Nachdem Mascha an Freitagen nach der vierten Stunde offiziell schulfrei hat, beginnt für sie das Wochenende. Wobei sie seit einem halben Jahr nach der Schule noch einen weiteren Pflichttermin für sich gefunden hat: Sie ist eine von dreissig jungen Menschen zwischen 11 und 18, die an Freitagen mit ihren Schildern am Hauptplatz ihrer Stadt stehen und protestieren, gegen den Raubbau an unserem Planeten und dass der Klimawandel ernstgenommen wird. Schulstreik fürs Klima! Streng genommen streikt Mascha nicht, sie hat schließlich schon frei, aber darum geht es ja eigentlich auch nicht. Es geht um Solidarität, es geht um den Willen etwas zu bewegen, es muss sich was ändern. Mascha macht sich wirklich Sorgen, vor allem seit sie ungefähr das Ausmaß der Katastrophe begriffen hat, und dabei ist sie wahrscheinlich nur über einen Bruchteil informiert, was gerade auf der Welt falsch läuft. Dagegen will Mascha was machen und bemüht sich selbst auch die Veränderung zu leben, die sie einfordert. Mascha hat aufgehört, Fleisch zu essen, benutzt prinzipiell keine Strohhalme mehr, kauft keine PET-Flaschen mehr sondern hat jetzt immer ihre Glastrinkflasche dabei, sie versucht soviel wie möglich wiederzuverwerten und fährt jetzt lieber mit dem Fahrrad oder geht zu Fuß als sich von ihrer Mutter mit dem Auto herumfahren zu lassen. Das sind alles Kleinigkeiten, aber irgendwo muss man ja anfangen. Dass sie trotzdem ihre Kleidung in den großen Modeketten kauft, die billigst und massenhaft in Bangladesch unter schlechten Bedingungen hergestellt werden, ihr Smartphone liebt genauso wie Avocados zu jeder Jahreszeit ist problematisch, das ist ihr bewusst, aber gerade deswegen möchte sie auch das noch ändern.
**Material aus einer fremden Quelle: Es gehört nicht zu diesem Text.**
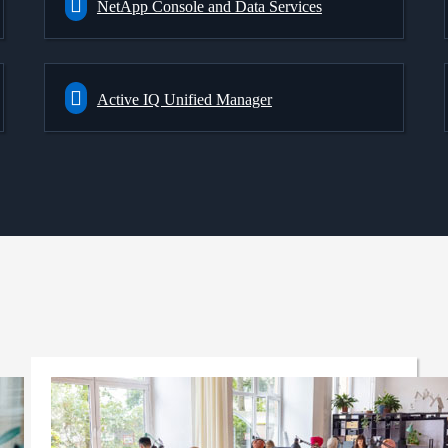
NetApp Console and Data Services
Active IQ Unified Manager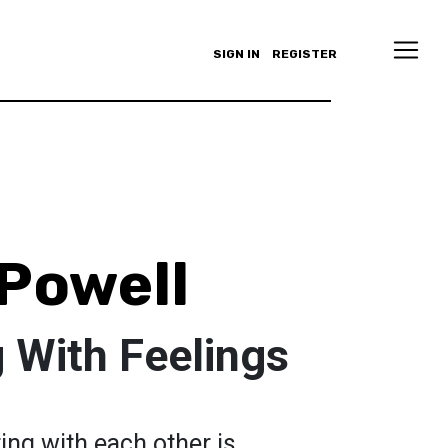
SIGN IN
REGISTER
Powell
 With Feelings
ng with each other is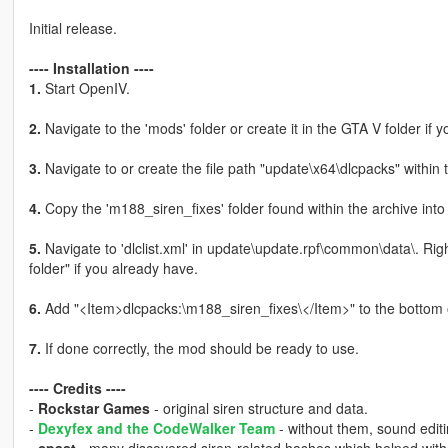
Initial release.
---- Installation ----
1.
Start OpenIV.
2.
Navigate to the 'mods' folder or create it in the GTA V folder if y
3.
Navigate to or create the file path "update\x64\dlcpacks" within 
4.
Copy the 'm188_siren_fixes' folder found within the archive into
5.
Navigate to 'dlclist.xml' in update\update.rpf\common\data\. Rig
folder" if you already have.
6.
Add "<Item>dlcpacks:\m188_siren_fixes\</Item>" to the bottom of th
7.
If done correctly, the mod should be ready to use.
---- Credits ----
-
Rockstar Games
- original siren structure and data.
-
Dexyfex and the CodeWalker Team
- without them, sound editi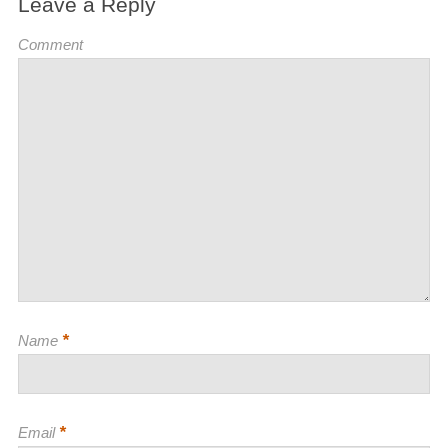
Leave a Reply
Comment
*
Name
*
Email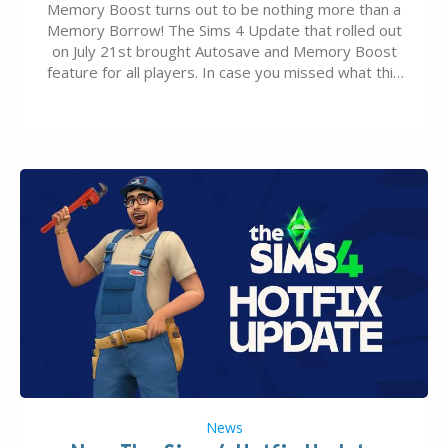
Memory Boost turns out to be nothing more than a
Memory Borrow! The Sims 4 Update that rolled out
on July 21st brought Autosave and Memory Boost
feature for all players. In case you missed what this
latter feature is all about – it makes the core
experience of The Sims 4 more stabile, including…
News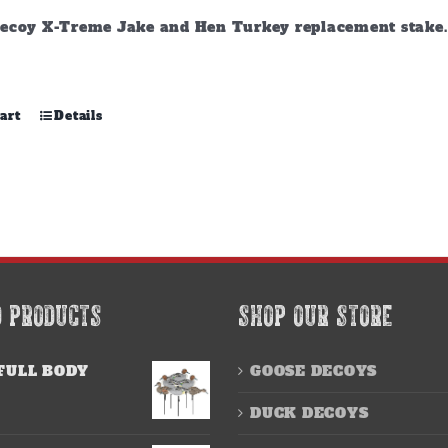
ecoy X-Treme Jake and Hen Turkey replacement stake. A
art
Details
D PRODUCTS
SHOP OUR STORE
FULL BODY
GOOSE DECOYS
DUCK DECOYS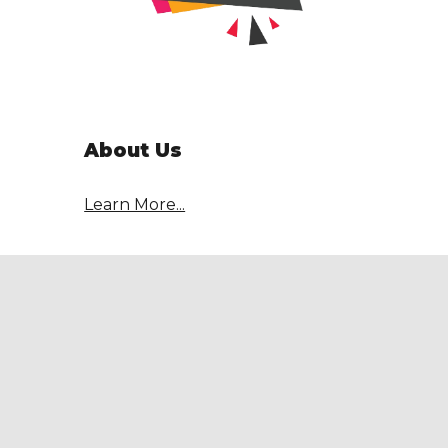
About Us
Learn More...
Vielleicht ist sie zu oft auf Instagram, ganz sicher wischt sie sich dort durch eine Timeline, die von künstlichen Hypes durchzogen ist, aber Freitag Mittag steht sie am Hauptplatz mit ihrem selbstgebastelten Schild, für ein besseres Klima auf der Welt, für ihre und unser aller Zukunft.

Und nachdem die Demonstration beendet ist, geht sie mit ihren Freundinnen noch zu Mc Donalds, trinkt einen Orangensaft und isst einen Muffin, ihr ist klar, dass sie damit vermeidbaren Müll produziert und dass sie zurecht dafür kritisiert werden kann, aber auch das Treffen beim „Mäci“ ist für Mascha sowas wie ein Highlight der Woche zwischen Schulstress, Lernen und Hausaufgaben – und außerdem macht sie es immer seltener.